NEW DELHI, February 28 -- India heavily responded to Pakistan’s ceasefire violation and attack on communities in the Jammu and Kashmir state on Thursday.
The Indian artillery responded with fire to the attack that the Pakistani military launched at about 6:00 in the morning local time (3:30 Moscow time). The artillery shootout lasted about an hour. No injuries were reported. Tensions are running high along the contact line separating Kashmir’s Indian and Pakistani zones following a terrorist attack on an Indian military convoy in the Jammu and Kashmir state on February 14. Forty-five people were killed in the attack. Jaish-e-Mohammed (The Army of Muhammad) claimed responsibility for the attack.
On Tuesday, India’s aviation bombed this group’s camp in the part of Kashmir controlled by Pakistan. On Wednesday, the Pakistan Air Force responded with air strikes on military installations in Jammu and Kashmir. New Delhi and Islamabad also stated that they downed each other’s plans in the air fight.
ISLAMABAD, February 27 -- Pakistan and India said on Wednesday they had shot down each other’s warplanes, in a dramatically escalating confrontation that has fueled concerns of an all-out conflict between the nuclear-armed rivals.
Pakistan said it struck two Indian jets in its airspace, while India confirmed the loss of one of its planes and said it had shot down a Pakistani fighter jet. Four bodies were recovered from the wreckage of an Indian Air Force chopper, said officials. Pakistan initially said it captured two Indian pilots, but later its military spokesman announced there was “only one pilot” in Pakistani custody. The clash prompted Pakistan to close its airspace “until further notice”, while at least six airports were closed in India, and a vast area of airspace north of New Delhi was closed to civilian flights.
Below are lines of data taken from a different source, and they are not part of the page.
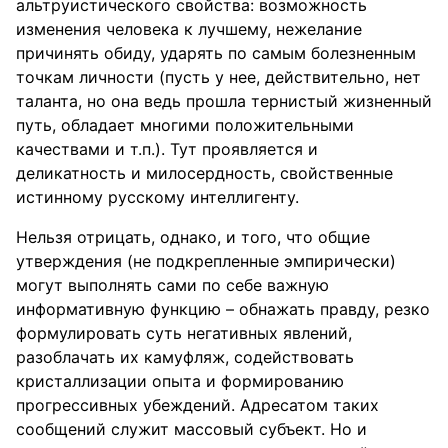
альтруистического свойства: возможность
изменения человека к лучшему, нежелание
причинять обиду, ударять по самым болезненным
точкам личности (пусть у нее, действительно, нет
таланта, но она ведь прошла тернистый жизненный
путь, обладает многими положительными
качествами и т.п.). Тут проявляется и
деликатность и милосердность, свойственные
истинному русскому интеллигенту.
Нельзя отрицать, однако, и того, что общие
утверждения (не подкрепленные эмпирически)
могут выполнять сами по себе важную
информативную функцию – обнажать правду, резко
формулировать суть негативных явлений,
разоблачать их камуфляж, содействовать
кристаллизации опыта и формированию
прогрессивных убеждений. Адресатом таких
сообщений служит массовый субъект. Но и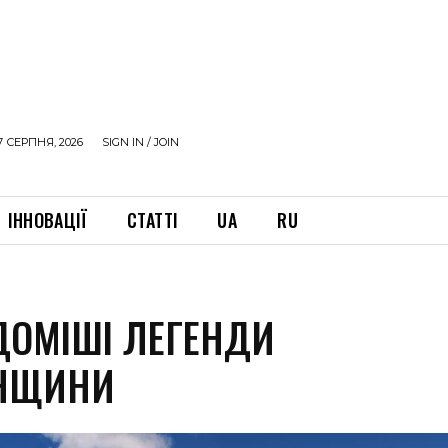
7 СЕРПНЯ, 2026
SIGN IN / JOIN
ІННОВАЦІЇ
СТАТТІ
UA
RU
ДОМІШІ ЛЕГЕНДИ
НЩИНИ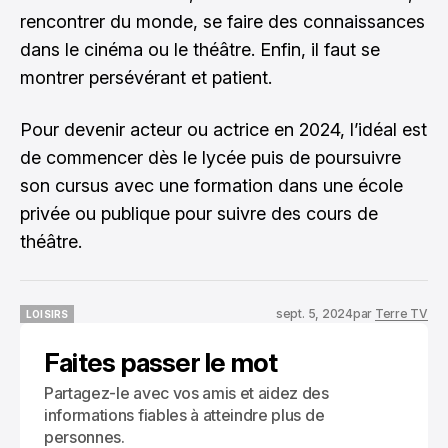
rencontrer du monde, se faire des connaissances
dans le cinéma ou le théâtre. Enfin, il faut se
montrer persévérant et patient.
Pour devenir acteur ou actrice en 2024, l’idéal est
de commencer dès le lycée puis de poursuivre
son cursus avec une formation dans une école
privée ou publique pour suivre des cours de
théâtre.
sept. 5, 2024
par
Terre TV
LOISIRS
LOISIRS
Faites passer le mot
Partagez-le avec vos amis et aidez des
informations fiables à atteindre plus de
personnes.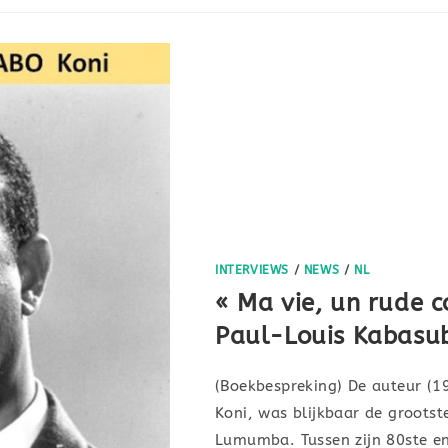
INTERVIEWS
/
NEWS
/
NL
« Ma vie, un rude 
Paul-Louis Kabasub
(Boekbespreking) De auteur (
Koni, was blijkbaar de grootst
Lumumba. Tussen zijn 80ste en z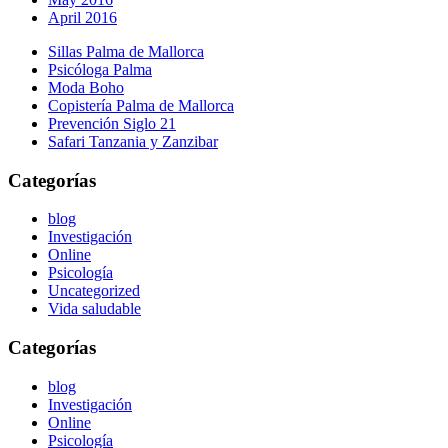
April 2016
Sillas Palma de Mallorca
Psicóloga Palma
Moda Boho
Copistería Palma de Mallorca
Prevención Siglo 21
Safari Tanzania y Zanzibar
Categorías
blog
Investigación
Online
Psicología
Uncategorized
Vida saludable
Categorías
blog
Investigación
Online
Psicología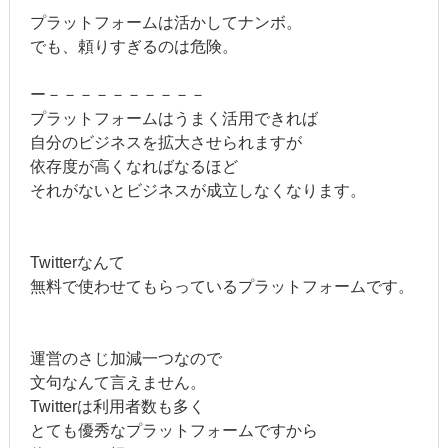
プラットフォームは活かしてナンボ。
でも、頼りすぎるのは危険。
ー－－－－－－－－－－
プラットフォームはうまく活用できれば
自分のビジネスを拡大させられますが
依存度が高くなればなるほど
それがないとビジネスが成立しなくなります。
Twitterなんて
無料で使わせてもらっているプラットフォームです。
運営のさじ加減一つなので
文句なんて言えません。
Twitterは利用者数も多く
とても優秀なプラットフォームですから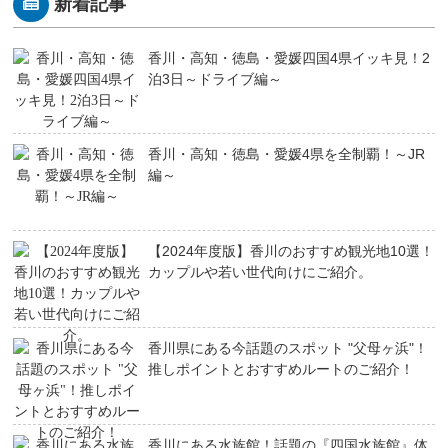
新着記事
香川・高知・徳島・愛媛四国4県イッキ見！2
泊3日～ドライブ編～
香川・高知・徳島・愛媛4県を全制覇！～JR
編～
【2024年度版】香川のおすすめ観光地10選！
カップルや若い世代向けにご紹介。
香川県にある今話題のスポット "父母ヶ浜"！
推しポイントとおすすめルートのご紹介！
香川にある水族館！話題の『四国水族館』体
India’s foreign ministry demanded the “immediate and safe return” of the pilot, calling on Pakistan to ensure no harm comes to him. The intensifying tension between the neighbours threatens to undo recent diplomatic progress between India and China, which is a long-standing close ally and arms supplier to Pakistan.
On the sidelines of trilateral talks with Russia on Wednesday, Chinese Foreign Minister Wang Yi met his Indian counterpart Sushma Swaraj and expressed concern over the escalating conflict. Other global powers, including the United States and European Union, have also called for calm, while Malaysia issued a travel advisory for its citizens to avoid non-essential travel to the affected areas.
Calling for talks with India to defuse the situation, Pakistan Prime Minister Imran Khan on Wednesday warned of the potentially catastrophic consequences should “better sense” not prevail. “History tells us that wars are full of miscalculation,” Khan said during a televised broadcast to the nation. “My question is that given the weapons we have can we afford miscalculation?” He said Pakistan was “ready to cooperate”, adding: “Let’s sit together to talk to find a solution.”
ISLAMABAD, February 27 -- Pakistan’s authorities on Wednesday closed its airspace against the backdrop of an aggravation of relations with India, as follows from a statement by the international system of notifications for air personnel.
According to the NOTAM notification, the air space will stay closed till 02:59 of February 28. A similar notification has been issued by Karachi international airport. On Tuesday, India declared it had delivered an airstrike against a camp of the Jaish-e-Mohammed group in the Pakistan-controlled part of Kashmir. Pakistan’s Air Force on Wednesday said in response that it had rocketed military facilities in India’s northern state of Jammu and Kashmir. New Delhi and Islamabad added that each other’s fighter planes had been shot down. The airspace over northern India has been temporarily closed for security reasons. Many civil flights are canceled.
NEW DELHI, February 27 -- Pakistan shot down two Indian Air Force planes in its airspace in Kashmir.
A military spokesman said that one Indian pilot had been captured. “PAF shot down two Indian aircrafts inside Pakistani airspace,” tweeted military spokesman Major General Asif Ghafoor, adding that one aircraft had fallen in Pakistani-held Kashmir, while the other crashed on the Indian side.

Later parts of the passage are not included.